Information
========

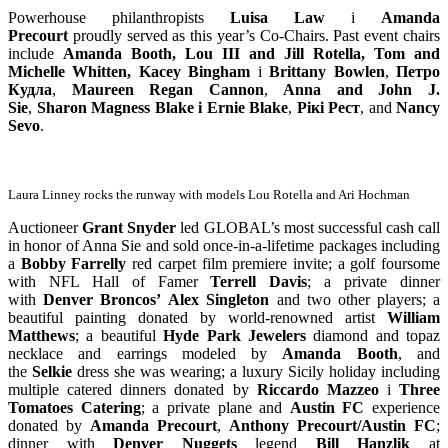
Powerhouse philanthropists
Luisa Law
і
Amanda
Precourt
proudly served as this year’s Co-Chairs. Past event chairs
include
Amanda Booth, Lou III and
Jill Rotella, Tom and
Michelle Whitten, Kacey Bingham
і
Brittany Bowlen
,
Петро
Кудла
,
Maureen Regan Cannon
,
Anna and John J.
Sie
,
Sharon Magness Blake
і
Ernie Blake
,
Рікі Рест
, and
Nancy
Sevo
.
Laura Linney rocks the runway with models Lou Rotella and Ari Hochman
Auctioneer
Grant Snyder
led GLOBAL’s most successful cash call
in honor of Anna Sie and sold once-in-a-lifetime packages including
a
Bobby Farrelly
red carpet film premiere invite; a golf foursome
with NFL Hall of Famer
Terrell Davis
; a private dinner
with
Denver Broncos’
Alex Singleton
and two other players; a
beautiful painting donated by world-renowned artist
William
Matthews
; a beautiful
Hyde Park Jewelers
diamond and topaz
necklace and earrings modeled by
Amanda Booth
, and
the
Selkie
dress she was wearing; a luxury Sicily holiday including
multiple catered dinners donated by
Riccardo Mazzeo
і
Three
Tomatoes Catering
; a private plane and
Austin FC
experience
donated by
Amanda Precourt
,
Anthony Precourt/Austin FC
;
dinner with
Denver Nuggets
legend
Bill Hanzlik
at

========

Assignment
Every line that contains the string "Amanda" should be copied from the records.

Result of the task
Amanda
Amanda Booth, Lou III and
Amanda Booth
Amanda Precourt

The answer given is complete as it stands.